:: Work task ::
Write out every line below that contains "faqs".
Start of Source records
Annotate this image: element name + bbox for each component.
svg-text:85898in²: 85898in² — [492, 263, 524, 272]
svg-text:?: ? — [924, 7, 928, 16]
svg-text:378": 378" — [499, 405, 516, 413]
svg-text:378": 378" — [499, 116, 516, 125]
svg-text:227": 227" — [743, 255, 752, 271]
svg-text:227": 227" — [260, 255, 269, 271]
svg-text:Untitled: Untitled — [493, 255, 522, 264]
End of Source records
Start of Source records
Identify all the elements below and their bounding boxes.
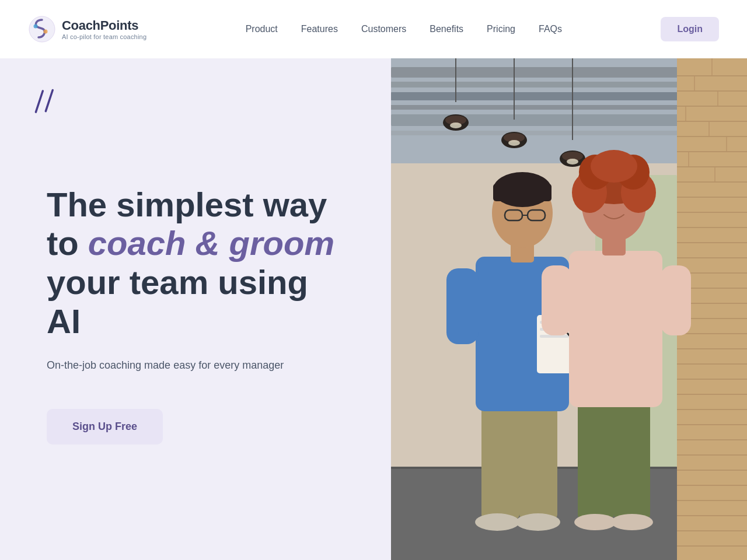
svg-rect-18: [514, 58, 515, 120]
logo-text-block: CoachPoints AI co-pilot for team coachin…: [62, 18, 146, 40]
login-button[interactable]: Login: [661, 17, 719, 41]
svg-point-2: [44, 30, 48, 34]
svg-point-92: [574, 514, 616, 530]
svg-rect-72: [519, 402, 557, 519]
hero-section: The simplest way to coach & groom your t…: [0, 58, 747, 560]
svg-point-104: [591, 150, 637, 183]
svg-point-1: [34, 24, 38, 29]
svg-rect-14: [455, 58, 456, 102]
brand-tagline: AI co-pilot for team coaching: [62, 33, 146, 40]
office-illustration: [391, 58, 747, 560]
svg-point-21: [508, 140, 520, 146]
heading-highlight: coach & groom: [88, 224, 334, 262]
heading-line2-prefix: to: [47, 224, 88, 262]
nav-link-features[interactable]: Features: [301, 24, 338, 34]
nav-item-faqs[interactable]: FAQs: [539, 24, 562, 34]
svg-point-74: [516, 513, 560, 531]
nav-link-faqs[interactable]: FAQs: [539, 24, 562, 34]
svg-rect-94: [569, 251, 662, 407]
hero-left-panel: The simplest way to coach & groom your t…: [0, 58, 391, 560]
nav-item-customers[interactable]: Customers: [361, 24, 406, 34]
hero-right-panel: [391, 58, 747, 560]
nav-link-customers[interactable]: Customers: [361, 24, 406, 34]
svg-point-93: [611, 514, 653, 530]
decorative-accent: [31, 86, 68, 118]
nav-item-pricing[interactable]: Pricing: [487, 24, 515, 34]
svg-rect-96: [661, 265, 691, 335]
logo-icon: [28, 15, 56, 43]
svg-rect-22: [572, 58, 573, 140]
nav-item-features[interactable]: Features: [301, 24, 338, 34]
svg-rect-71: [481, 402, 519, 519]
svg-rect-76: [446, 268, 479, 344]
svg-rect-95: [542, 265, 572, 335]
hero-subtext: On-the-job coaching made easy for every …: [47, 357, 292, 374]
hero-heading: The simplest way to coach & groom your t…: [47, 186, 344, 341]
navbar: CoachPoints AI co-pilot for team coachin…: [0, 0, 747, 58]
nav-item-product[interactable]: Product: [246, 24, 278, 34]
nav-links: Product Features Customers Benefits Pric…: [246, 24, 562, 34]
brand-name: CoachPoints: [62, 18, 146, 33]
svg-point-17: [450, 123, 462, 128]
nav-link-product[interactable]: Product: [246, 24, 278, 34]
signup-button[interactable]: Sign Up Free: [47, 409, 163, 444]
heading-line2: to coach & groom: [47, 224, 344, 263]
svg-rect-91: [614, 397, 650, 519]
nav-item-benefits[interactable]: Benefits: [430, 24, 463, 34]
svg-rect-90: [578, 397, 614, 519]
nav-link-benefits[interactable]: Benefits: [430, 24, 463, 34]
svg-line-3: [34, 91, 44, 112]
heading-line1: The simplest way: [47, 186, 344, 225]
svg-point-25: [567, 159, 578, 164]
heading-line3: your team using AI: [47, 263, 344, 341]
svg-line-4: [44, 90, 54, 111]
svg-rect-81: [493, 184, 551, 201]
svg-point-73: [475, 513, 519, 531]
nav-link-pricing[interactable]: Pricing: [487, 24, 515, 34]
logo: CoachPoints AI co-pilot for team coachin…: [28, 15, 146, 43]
End of Source records
Start of Source records
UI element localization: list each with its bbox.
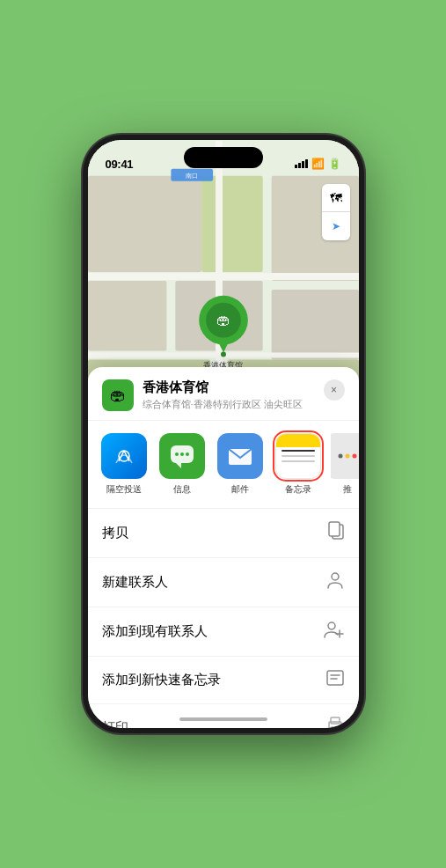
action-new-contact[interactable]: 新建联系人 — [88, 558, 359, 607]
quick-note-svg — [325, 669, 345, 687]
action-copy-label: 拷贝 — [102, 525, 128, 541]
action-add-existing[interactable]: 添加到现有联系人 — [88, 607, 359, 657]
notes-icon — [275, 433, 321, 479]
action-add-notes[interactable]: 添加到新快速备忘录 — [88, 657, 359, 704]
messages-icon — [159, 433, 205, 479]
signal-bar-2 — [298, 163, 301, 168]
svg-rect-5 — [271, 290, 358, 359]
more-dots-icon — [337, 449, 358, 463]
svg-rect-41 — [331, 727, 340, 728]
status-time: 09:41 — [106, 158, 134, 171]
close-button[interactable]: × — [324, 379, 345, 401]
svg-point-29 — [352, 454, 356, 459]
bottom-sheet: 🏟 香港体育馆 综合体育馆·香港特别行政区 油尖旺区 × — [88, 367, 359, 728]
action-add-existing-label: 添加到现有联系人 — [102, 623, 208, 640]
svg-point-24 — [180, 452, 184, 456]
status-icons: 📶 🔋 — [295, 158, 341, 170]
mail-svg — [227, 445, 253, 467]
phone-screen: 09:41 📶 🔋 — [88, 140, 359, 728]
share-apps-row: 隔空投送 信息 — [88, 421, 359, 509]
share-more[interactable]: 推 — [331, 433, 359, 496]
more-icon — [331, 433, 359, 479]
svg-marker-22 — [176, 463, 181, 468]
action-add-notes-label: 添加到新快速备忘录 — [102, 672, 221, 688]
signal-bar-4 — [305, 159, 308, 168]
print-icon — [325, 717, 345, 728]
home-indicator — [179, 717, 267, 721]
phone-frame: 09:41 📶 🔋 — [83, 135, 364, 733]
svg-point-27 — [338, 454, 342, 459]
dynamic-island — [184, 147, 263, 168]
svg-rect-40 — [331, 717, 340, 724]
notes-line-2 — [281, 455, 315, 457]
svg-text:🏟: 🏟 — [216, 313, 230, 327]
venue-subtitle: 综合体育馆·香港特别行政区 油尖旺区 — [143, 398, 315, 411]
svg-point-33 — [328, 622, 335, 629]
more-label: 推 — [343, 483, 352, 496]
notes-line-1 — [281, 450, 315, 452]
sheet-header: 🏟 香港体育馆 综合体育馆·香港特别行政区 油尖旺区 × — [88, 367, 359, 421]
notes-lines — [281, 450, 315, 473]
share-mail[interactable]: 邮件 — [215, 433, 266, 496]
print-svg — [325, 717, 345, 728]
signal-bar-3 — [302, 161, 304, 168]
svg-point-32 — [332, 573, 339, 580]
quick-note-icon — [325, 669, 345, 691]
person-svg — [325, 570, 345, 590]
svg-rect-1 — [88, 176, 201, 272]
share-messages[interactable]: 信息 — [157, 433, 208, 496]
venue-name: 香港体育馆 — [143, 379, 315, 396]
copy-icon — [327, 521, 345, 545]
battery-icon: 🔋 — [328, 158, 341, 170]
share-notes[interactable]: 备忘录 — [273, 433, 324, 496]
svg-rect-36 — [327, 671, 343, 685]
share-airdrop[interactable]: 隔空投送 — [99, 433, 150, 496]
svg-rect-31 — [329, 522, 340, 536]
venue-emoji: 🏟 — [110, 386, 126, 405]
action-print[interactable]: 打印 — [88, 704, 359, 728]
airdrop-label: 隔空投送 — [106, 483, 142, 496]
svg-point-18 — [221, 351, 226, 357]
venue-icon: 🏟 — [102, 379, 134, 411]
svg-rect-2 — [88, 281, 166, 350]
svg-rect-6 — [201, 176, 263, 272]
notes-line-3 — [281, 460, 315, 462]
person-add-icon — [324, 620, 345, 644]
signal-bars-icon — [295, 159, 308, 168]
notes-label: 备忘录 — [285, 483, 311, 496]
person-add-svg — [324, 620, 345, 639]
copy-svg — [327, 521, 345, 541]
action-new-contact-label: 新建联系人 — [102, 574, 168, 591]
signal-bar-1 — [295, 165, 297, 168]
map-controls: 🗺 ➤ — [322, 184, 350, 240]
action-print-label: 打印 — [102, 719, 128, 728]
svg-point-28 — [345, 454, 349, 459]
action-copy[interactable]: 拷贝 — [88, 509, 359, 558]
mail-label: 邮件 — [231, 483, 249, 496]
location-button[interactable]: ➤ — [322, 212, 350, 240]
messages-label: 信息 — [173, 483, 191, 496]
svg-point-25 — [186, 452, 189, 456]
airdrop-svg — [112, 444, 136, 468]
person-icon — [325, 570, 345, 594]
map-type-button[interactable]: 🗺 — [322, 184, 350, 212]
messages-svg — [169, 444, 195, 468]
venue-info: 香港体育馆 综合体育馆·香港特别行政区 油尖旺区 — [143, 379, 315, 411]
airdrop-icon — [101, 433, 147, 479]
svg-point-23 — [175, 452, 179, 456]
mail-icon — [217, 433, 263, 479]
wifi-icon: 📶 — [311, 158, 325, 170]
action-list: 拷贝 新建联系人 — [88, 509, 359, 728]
End of Source records
:: Result of this task ::
nav-item-faqs[interactable]: FAQs: [539, 24, 562, 34]
nav-link-faqs[interactable]: FAQs: [539, 24, 562, 34]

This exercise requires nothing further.